> [Required work]: Write out, from the entries below, exactly the lines that run between the lines holding "окрестностей" and "dello stesso anno.", inclusive, and stop there.

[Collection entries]
########

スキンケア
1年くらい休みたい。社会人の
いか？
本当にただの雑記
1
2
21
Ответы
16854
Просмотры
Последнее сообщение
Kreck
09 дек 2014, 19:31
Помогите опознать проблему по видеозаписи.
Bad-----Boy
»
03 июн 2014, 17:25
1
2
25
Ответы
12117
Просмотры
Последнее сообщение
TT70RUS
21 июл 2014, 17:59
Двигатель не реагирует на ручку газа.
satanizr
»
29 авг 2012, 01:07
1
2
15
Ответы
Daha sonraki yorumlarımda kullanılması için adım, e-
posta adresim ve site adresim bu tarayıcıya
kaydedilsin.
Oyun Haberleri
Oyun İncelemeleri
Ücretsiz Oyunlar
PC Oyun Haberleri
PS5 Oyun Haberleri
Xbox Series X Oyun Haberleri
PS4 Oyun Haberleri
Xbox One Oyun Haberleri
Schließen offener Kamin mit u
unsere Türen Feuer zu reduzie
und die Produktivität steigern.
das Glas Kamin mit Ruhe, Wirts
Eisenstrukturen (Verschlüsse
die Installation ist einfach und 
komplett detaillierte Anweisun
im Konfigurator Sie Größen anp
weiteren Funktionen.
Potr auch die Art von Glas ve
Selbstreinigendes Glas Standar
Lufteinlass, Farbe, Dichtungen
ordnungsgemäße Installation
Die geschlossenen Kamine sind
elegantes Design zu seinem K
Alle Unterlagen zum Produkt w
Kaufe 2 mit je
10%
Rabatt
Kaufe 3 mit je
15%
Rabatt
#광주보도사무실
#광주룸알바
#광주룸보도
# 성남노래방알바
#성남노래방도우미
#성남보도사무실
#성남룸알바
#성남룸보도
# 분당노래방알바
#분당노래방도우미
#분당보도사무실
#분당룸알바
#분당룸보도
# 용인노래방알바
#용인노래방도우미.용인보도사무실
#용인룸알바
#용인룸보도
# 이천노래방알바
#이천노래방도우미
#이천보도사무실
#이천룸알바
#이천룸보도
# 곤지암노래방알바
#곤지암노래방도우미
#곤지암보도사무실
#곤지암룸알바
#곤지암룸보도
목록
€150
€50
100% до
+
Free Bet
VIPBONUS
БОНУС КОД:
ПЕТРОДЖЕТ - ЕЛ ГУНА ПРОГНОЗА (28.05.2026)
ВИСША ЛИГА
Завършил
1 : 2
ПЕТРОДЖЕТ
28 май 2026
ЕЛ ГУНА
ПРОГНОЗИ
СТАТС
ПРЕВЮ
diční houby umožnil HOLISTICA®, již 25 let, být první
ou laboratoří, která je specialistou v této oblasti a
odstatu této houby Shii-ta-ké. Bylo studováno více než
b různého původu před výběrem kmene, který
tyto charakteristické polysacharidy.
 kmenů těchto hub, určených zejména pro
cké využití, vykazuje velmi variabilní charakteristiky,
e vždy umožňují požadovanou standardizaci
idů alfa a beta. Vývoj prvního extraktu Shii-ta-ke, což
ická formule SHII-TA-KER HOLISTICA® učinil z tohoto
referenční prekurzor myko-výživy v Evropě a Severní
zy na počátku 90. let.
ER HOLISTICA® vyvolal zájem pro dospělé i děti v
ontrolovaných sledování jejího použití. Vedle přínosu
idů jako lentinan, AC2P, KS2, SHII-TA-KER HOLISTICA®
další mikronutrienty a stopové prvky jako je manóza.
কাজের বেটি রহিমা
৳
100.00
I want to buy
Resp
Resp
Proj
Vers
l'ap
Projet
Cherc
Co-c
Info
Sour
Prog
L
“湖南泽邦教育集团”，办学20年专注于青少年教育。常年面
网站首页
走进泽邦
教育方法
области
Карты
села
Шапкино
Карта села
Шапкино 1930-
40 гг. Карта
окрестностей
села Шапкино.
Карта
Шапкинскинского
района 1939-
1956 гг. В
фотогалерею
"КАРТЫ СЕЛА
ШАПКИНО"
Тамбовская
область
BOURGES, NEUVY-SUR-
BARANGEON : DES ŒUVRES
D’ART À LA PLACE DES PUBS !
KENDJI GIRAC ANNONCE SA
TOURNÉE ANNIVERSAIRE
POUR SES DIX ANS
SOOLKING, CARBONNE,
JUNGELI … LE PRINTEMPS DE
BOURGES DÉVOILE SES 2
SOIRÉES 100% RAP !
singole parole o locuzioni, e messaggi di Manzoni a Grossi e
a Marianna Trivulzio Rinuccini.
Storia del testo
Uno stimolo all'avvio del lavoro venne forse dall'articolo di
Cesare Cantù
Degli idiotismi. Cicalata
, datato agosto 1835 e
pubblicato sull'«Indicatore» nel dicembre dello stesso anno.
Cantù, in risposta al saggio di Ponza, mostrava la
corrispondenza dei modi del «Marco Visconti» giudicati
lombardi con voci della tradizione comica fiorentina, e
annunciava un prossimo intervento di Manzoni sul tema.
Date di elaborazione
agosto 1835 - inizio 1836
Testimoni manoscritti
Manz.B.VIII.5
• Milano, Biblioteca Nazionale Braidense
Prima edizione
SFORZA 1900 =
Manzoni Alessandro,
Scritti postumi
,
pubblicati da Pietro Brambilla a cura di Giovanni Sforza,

########

> [Solution to this task]:
окрестностей
села Шапкино.
Карта
Шапкинскинского
района 1939-
1956 гг. В
фотогалерею
"КАРТЫ СЕЛА
ШАПКИНО"
Тамбовская
область
BOURGES, NEUVY-SUR-
BARANGEON : DES ŒUVRES
D’ART À LA PLACE DES PUBS !
KENDJI GIRAC ANNONCE SA
TOURNÉE ANNIVERSAIRE
POUR SES DIX ANS
SOOLKING, CARBONNE,
JUNGELI … LE PRINTEMPS DE
BOURGES DÉVOILE SES 2
SOIRÉES 100% RAP !
singole parole o locuzioni, e messaggi di Manzoni a Grossi e
a Marianna Trivulzio Rinuccini.
Storia del testo
Uno stimolo all'avvio del lavoro venne forse dall'articolo di
Cesare Cantù
Degli idiotismi. Cicalata
, datato agosto 1835 e
pubblicato sull'«Indicatore» nel dicembre dello stesso anno.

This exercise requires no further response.